# Epistemology by Richard Feldman



## sastark (Jan 18, 2010)

This will be a required textbook for one of my classes this semester at Biola, and I was wondering if anyone knows anything about it or about the author?

Amazon.com: Epistemology (9780133416459): Richard Feldman: Books


----------



## Wayne (Jan 18, 2010)

Seth, Seth, Seth. Haven't we taught you anything? 

Yes, someone, somewhere knows something about the book. And I'm sure the author's mother could tell you volumes about Mr. Feldman, if she was so disposed. 

 But that's not helpful, is it? No sir. I do not know anything about that book.

More helpful: Google search in quote marks the title and separately also in quote marks the author. That pulls up, among others, the Amazon listing for the book. There are some reviews there, though from a variety of backgrounds and not necessarily Reformed, which is what you are looking for. Other of the Google search returns indicate that some of Feldman's articles and even one earlier book are online. Lastly, there is this final exam by Feldman, with student comments attached. Makes my head swim. I learned that Feldman is a foundationalist, whatever that is.


----------



## sastark (Jan 18, 2010)

I was specifically wondering if anyone had used this book or knew what sort of philosopher/what kind of background Richard Feldman comes from.

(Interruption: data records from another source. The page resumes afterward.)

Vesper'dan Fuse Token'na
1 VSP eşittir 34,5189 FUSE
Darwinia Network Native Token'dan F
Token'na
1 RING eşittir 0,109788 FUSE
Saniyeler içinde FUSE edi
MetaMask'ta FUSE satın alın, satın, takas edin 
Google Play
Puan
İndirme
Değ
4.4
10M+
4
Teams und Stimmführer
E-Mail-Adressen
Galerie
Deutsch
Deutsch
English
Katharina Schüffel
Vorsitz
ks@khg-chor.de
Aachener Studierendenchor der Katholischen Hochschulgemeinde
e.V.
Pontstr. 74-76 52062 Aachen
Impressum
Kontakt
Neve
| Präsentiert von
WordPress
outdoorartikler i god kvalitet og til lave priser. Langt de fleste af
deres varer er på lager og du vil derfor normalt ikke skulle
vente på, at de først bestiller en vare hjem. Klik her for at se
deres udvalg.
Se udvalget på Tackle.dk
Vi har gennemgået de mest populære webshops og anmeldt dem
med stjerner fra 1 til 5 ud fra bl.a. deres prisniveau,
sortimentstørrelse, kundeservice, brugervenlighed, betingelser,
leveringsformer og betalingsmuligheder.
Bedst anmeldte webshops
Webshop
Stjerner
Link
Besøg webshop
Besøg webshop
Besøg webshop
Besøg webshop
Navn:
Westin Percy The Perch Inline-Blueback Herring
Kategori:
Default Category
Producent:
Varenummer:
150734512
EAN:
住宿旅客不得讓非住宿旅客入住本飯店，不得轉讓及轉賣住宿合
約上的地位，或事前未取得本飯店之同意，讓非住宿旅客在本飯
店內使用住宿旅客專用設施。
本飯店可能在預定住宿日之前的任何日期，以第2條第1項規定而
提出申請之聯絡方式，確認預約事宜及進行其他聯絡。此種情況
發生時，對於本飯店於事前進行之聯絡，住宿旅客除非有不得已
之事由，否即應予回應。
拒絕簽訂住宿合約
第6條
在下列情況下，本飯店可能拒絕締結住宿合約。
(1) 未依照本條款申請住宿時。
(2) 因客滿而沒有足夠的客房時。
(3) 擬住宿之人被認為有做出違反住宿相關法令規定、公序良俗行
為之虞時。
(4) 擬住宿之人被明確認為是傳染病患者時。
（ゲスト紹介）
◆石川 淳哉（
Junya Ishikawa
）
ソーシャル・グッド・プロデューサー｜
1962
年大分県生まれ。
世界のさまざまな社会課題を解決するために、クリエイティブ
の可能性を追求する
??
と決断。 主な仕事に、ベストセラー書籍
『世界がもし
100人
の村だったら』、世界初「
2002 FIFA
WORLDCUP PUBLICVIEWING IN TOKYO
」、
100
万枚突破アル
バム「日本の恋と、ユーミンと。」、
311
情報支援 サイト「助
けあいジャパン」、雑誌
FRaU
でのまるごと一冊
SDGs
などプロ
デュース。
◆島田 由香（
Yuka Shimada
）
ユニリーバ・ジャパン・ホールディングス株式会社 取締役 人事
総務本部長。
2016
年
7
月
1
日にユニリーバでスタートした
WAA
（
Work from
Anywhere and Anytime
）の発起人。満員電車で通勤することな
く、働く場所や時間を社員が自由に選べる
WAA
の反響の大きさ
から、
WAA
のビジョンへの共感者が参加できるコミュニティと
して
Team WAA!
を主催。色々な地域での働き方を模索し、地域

Thanks for the info, though Wayne. Judging by that final, I can say I am glad I am not taking the class *from* Feldman.


----------



## Wayne (Jan 18, 2010)

I was dizzy just reading it!


----------



## CharlieJ (Jan 18, 2010)

sastark said:


> I was specifically wondering if anyone had used this book or knew what sort of philosopher/what kind of background Richard Feldman comes from.
> 
> Thanks for the info, though Wayne. Judging by that final, I can say I am glad I am not taking the class *from* Feldman.



Are you kidding? I would love to meet any teacher that could prepare you for an exam like that.


----------



## Philip (Jan 18, 2010)

Wikipedia provides a basically accurate description of foundationalism:



> Foundationalism is any theory in epistemology (typically, theories of justification, but also of knowledge) that holds that beliefs are justified (known, etc.) based on what are called basic beliefs (also commonly called foundational beliefs). Basic beliefs are beliefs that give justificatory support to other beliefs, and more derivative beliefs are based on those more basic beliefs. The basic beliefs are said to be self-justifying or self-evident, that is, they enjoy a non-inferential warrant (or justification), i.e., they are not justified by other beliefs. Typically and historically, foundationalists have held either that basic beliefs are justified by mental events or states, such as experiences, that do not constitute beliefs (these are called nondoxastic mental states), or that they simply are not the type of thing that can be (or needs to be) justified.


----------